Four Russian-controlled regions announced plans Tuesday to start voting this week to become integral parts of Russia, which could set the stage for Moscow to escalate the war following Ukrainian successes on the battlefield.

Former President Dmitry Medvedev, the deputy head of Russia’s Security Council chaired by Putin, said referendums that fold regions into Russia itself would make redrawn frontiers “irreversible” and enable Moscow to use “any means” to defend them.

In his nightly address Zelensky said there were lots of questions surrounding the announcements but stressed that they would not change Ukraine’s commitment to retake areas occupied by Russian forces.

“The situation on the front line clearly indicates that the initiative belongs to Ukraine,” he said. “Our positions do not change because of the noise or any announcements somewhere. And we enjoy the full support of our partners in this.”

The upcoming votes, in the Luhansk, Kherson, Zaporizhzhia and Donetsk regions are all but certain to go Moscow’s way. But they were quickly dismissed as illegitimate by Western leaders who are backing Kyiv with military and other support that has helped its forces seize momentum on battlefields in the east and south.

“I thank all friends and partners of Ukraine for today’s mass principled firm condemnation of Russia’s attempts to stage new sham referenda,” Zelensky said.

In another signal that Russia is digging in for a protracted and possibly ramped-up conflict, the Kremlin-controlled lower of house of parliament voted Tuesday to toughen laws against desertion, surrender and looting by Russian troops. Lawmakers also voted to introduce possible 10-year prison terms for soldiers refusing to fight.

If approved, as expected, by the upper house and then signed by Putin, the legislation would strengthen commanders’ hands against failing morale reported among soldiers.

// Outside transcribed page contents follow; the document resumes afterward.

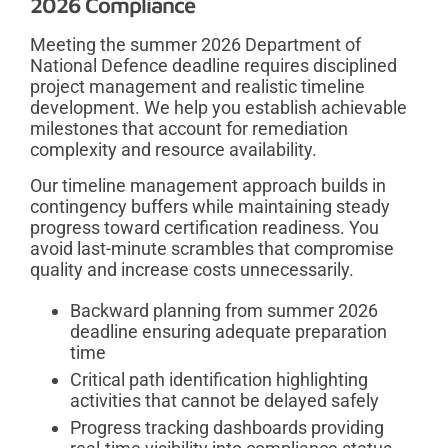
2026 Compliance
Meeting the summer 2026 Department of
National Defence deadline requires disciplined
project management and realistic timeline
development. We help you establish achievable
milestones that account for remediation
complexity and resource availability.
Our timeline management approach builds in
contingency buffers while maintaining steady
progress toward certification readiness. You
avoid last-minute scrambles that compromise
quality and increase costs unnecessarily.
Backward planning from summer 2026
deadline ensuring adequate preparation
time
Critical path identification highlighting
activities that cannot be delayed safely
Progress tracking dashboards providing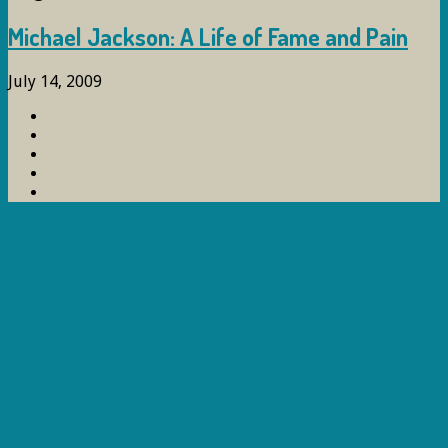
Michael Jackson: A Life of Fame and Pain
July 14, 2009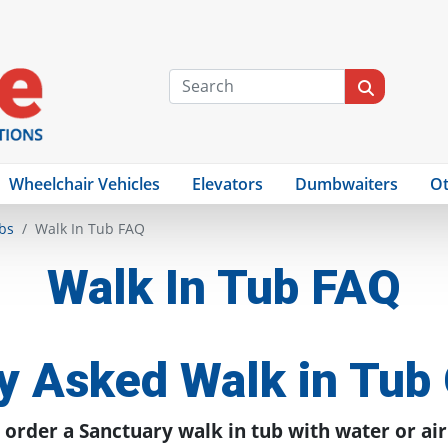
Wheelchair Vehicles
Elevators
Dumbwaiters
Ot
bs
Walk In Tub FAQ
Walk In Tub FAQ
y Asked Walk in Tub
 order a Sanctuary walk in tub with water or air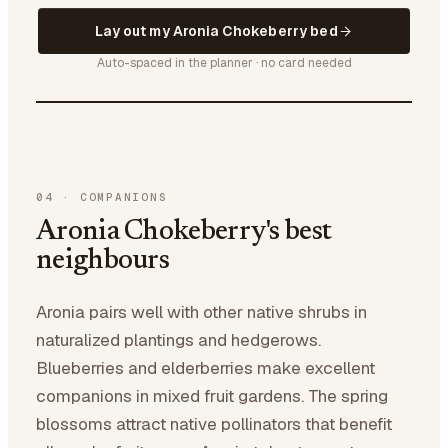
Lay out my Aronia Chokeberry bed
Auto-spaced in the planner · no card needed
04
·
COMPANIONS
Aronia Chokeberry's best
neighbours
Aronia pairs well with other native shrubs in
naturalized plantings and hedgerows.
Blueberries and elderberries make excellent
companions in mixed fruit gardens. The spring
blossoms attract native pollinators that benefit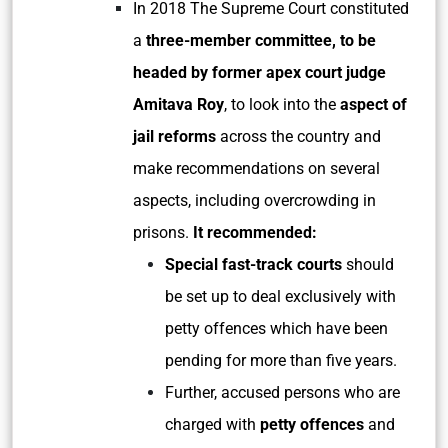
In 2018 The Supreme Court constituted
a
three-member committee, to be
headed by former apex court judge
Amitava Roy
, to look into the
aspect of
jail reforms
across the country and
make recommendations on several
aspects, including overcrowding in
prisons.
It recommended:
Special fast-track courts
should
be set up to deal exclusively with
petty offences which have been
pending for more than five years.
Further, accused persons who are
charged with
petty offences
and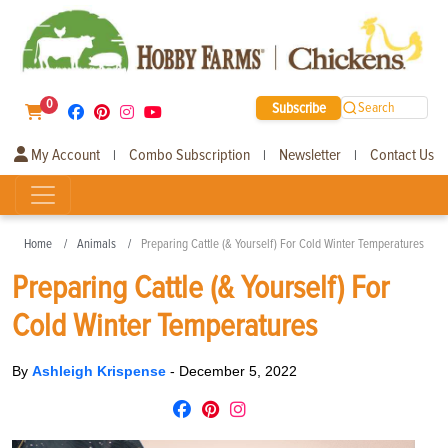
0
Subscribe
Search
My Account
Combo Subscription
Newsletter
Contact Us
|
|
|
Home
Animals
Preparing Cattle (& Yourself) For Cold Winter Temperatures
Preparing Cattle (& Yourself) For
Cold Winter Temperatures
By
Ashleigh Krispense
-
December 5, 2022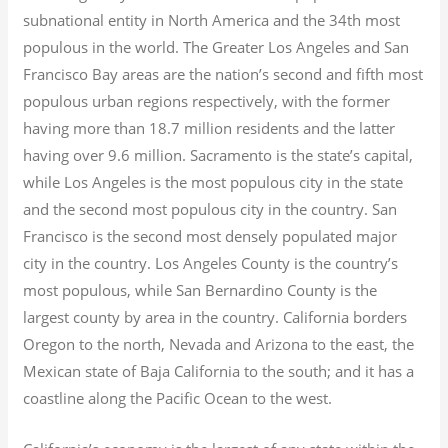
subnational entity in North America and the 34th most
populous in the world. The Greater Los Angeles and San
Francisco Bay areas are the nation’s second and fifth most
populous urban regions respectively, with the former
having more than 18.7
million residents and the latter
having over 9.6
million.
Sacramento is the state’s capital,
while Los Angeles is the most populous city in the state
and the second most populous city in the country. San
Francisco is the second most densely populated major
city in the country. Los Angeles County is the country’s
most populous, while San Bernardino County is the
largest county by area in the country. California borders
Oregon to the north, Nevada and Arizona to the east, the
Mexican state of Baja California to the south; and it has a
coastline along the Pacific Ocean to the west.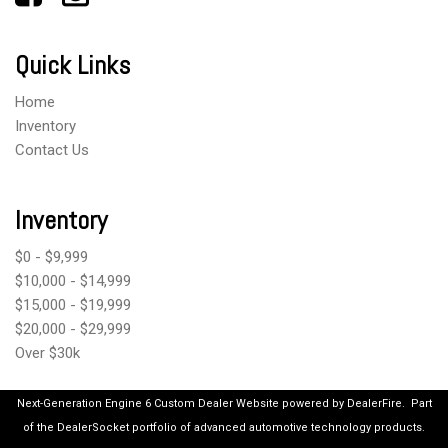
Quick Links
Home
Inventory
Contact Us
Inventory
$0 - $9,999
$10,000 - $14,999
$15,000 - $19,999
$20,000 - $29,999
Over $30k
Next-Generation Engine 6 Custom Dealer Website powered by
DealerFire
.
Part
of the
DealerSocket
portfolio of advanced automotive technology products.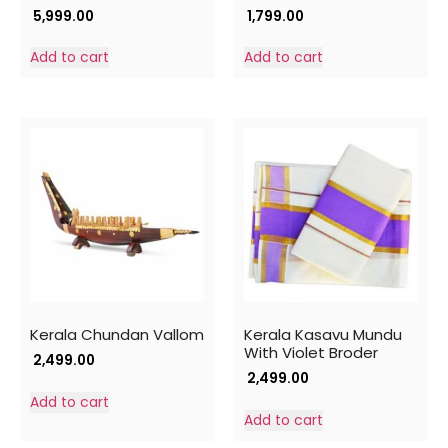
5,999.00
1,799.00
Add to cart
Add to cart
Kerala Chundan Vallom
Kerala Kasavu Mundu
With Violet Broder
2,499.00
2,499.00
Add to cart
Add to cart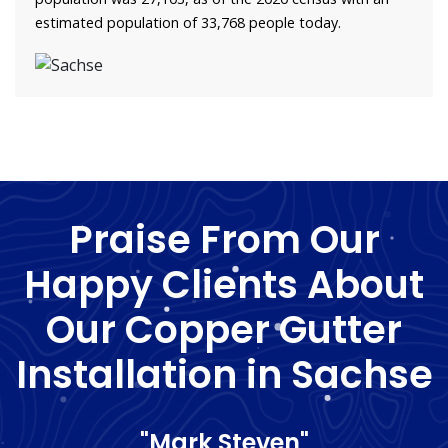
estimated population of 33,768 people today.
Praise From Our
Happy Clients About
Our Copper Gutter
Installation in Sachse
"Mark Steven"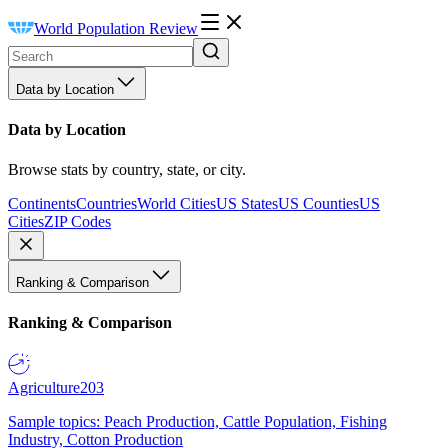
World Population Review
Data by Location
Data by Location
Browse stats by country, state, or city.
Continents
Countries
World Cities
US States
US Counties
US
Cities
ZIP Codes
Ranking & Comparison
Ranking & Comparison
Agriculture
203
Sample topics: Peach Production, Cattle Population, Fishing
Industry, Cotton Production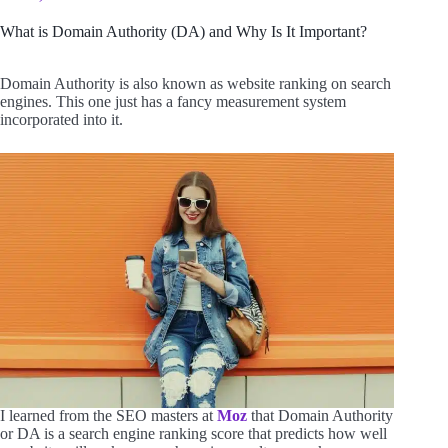
What is Domain Authority (DA) and Why Is It Important?
Domain Authority is also known as website ranking on search
engines. This one just has a fancy measurement system
incorporated into it.
I learned from the SEO masters at
Moz
that Domain Authority
or DA is a search engine ranking score that predicts how well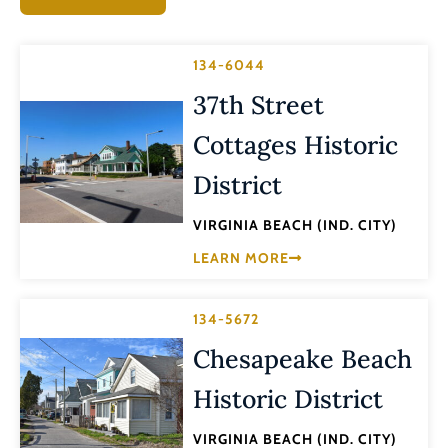
134-6044
37th Street
Cottages Historic
District
VIRGINIA BEACH (IND. CITY)
LEARN MORE
134-5672
Chesapeake Beach
Historic District
VIRGINIA BEACH (IND. CITY)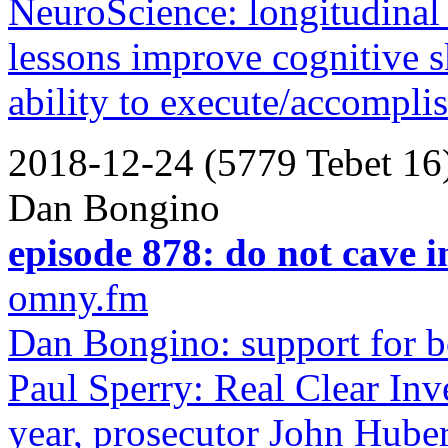
NeuroScience: longitudinal 
lessons improve cognitive s
ability to execute/accompli
2018-12-24 (5779 Tebet 16
Dan Bongino
episode 878: do not cave in
omny.fm
Dan Bongino: support for bo
Paul Sperry: Real Clear Inve
year, prosecutor John Huber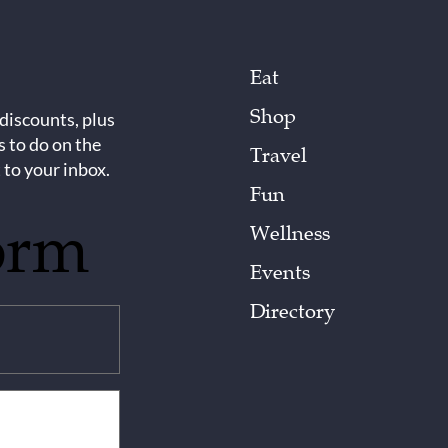
Eat
Shop
 discounts, plus
s to do on the
Travel
 to your inbox.
Fun
orm
Wellness
Events
Directory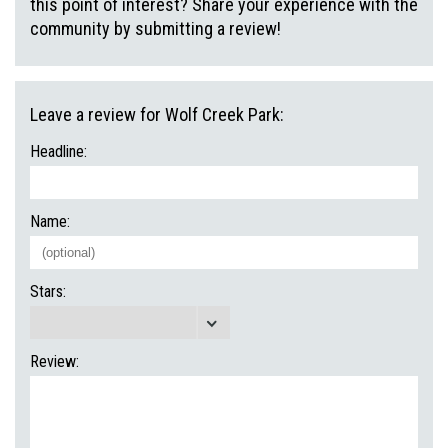
this point of interest? Share your experience with the
community by submitting a review!
Leave a review for Wolf Creek Park:
Headline:
Name:
Stars:
Review: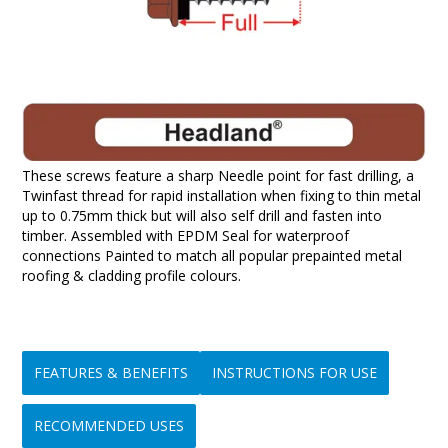
These screws feature a sharp Needle point for fast drilling, a
Twinfast thread for rapid installation when fixing to thin metal
up to 0.75mm thick but will also self drill and fasten into
timber. Assembled with EPDM Seal for waterproof
connections Painted to match all popular prepainted metal
roofing & cladding profile colours.
FEATURES & BENEFITS
INSTRUCTIONS FOR USE
RECOMMENDED USES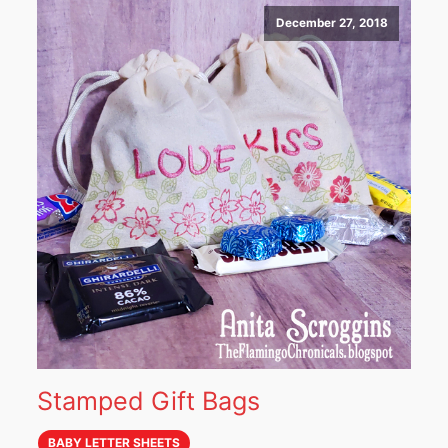
December 27, 2018
Stamped Gift Bags
BABY LETTER SHEETS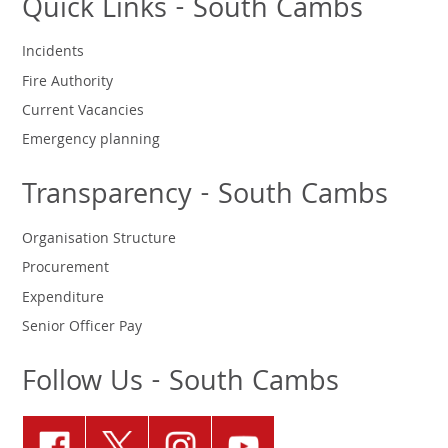
Quick Links - South Cambs
Incidents
Fire Authority
Current Vacancies
Emergency planning
Transparency - South Cambs
Organisation Structure
Procurement
Expenditure
Senior Officer Pay
Follow Us - South Cambs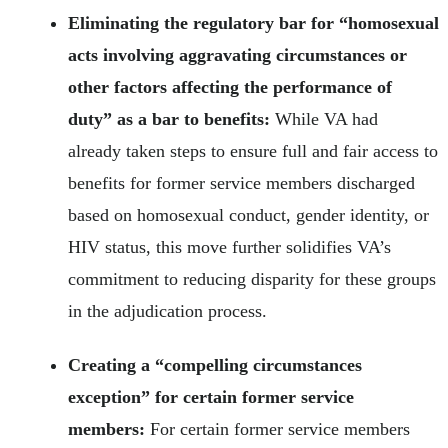
Eliminating the regulatory bar for “homosexual
acts involving aggravating circumstances or
other factors affecting the performance of
duty” as a bar to benefits:
While VA had
already taken steps to ensure full and fair access to
benefits for former service members discharged
based on homosexual conduct, gender identity, or
HIV status, this move further solidifies VA’s
commitment to reducing disparity for these groups
in the adjudication process.
Creating a “compelling circumstances
exception” for certain former service
members:
For certain former service members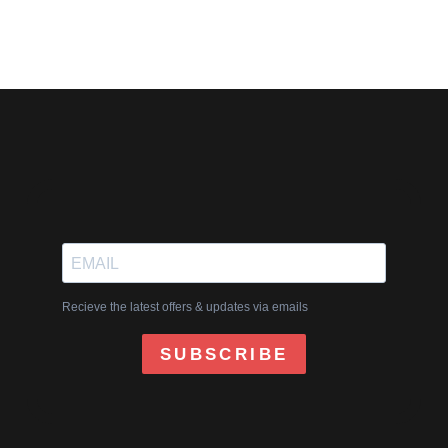
Recieve the latest offers & updates via emails
SUBSCRIBE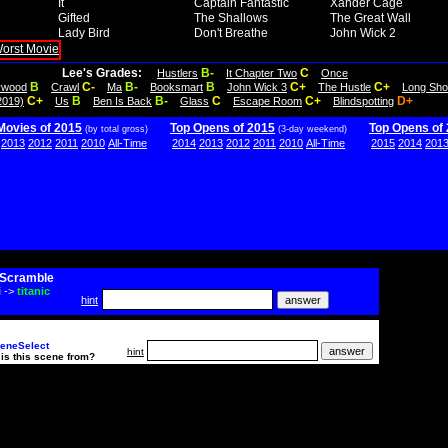
It
Captain Fantastic
Xander Cage
Gifted
The Shallows
The Great Wall
Lady Bird
Don't Breathe
John Wick 2
Lee's Grades:
B-
C
Hustlers
It Chapter Two
Once
B
C-
B-
B
C+
C+
lywood
Crawl
Ma
Booksmart
John Wick 3
The Hustle
Long Sho
C+
B
B-
C
C+
D+
2019)
Us
Ben Is Back
Glass
Escape Room
Blindspotting
Movies of 2015
Top Opens of 2015
Top Opens of
(by total gross)
(3-day weekend)
2013
2012
2011
2010
All-Time
2014
2013
2012
2011
2010
All-Time
2015
2014
201
Scramble
i
->
titanic
hint
eneSelect
hint
is this scene from?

In the Russian-occupied city of Enerhodar, shelling continued around Europe’s largest nuclear power plant. Ukrainian energy operator Energoatom said Russian shelling again damaged infrastructure at the Zaporizhzhia nuclear power plant and briefly forced workers to start two diesel generators for emergency power to the cooling pumps for one of the reactors.

Such pumps are essential for avoiding a meltdown at a nuclear facility even though all six of the plant’s reactors have been shut down. Energoatom said the generators were later switched off as main power weas restored.

The Zaporizhzhia Nuclear Power Plant has been a focus for concern for months because of fears that shelling could lead to a radiation leak. Russia and Ukraine blame each other for the shelling.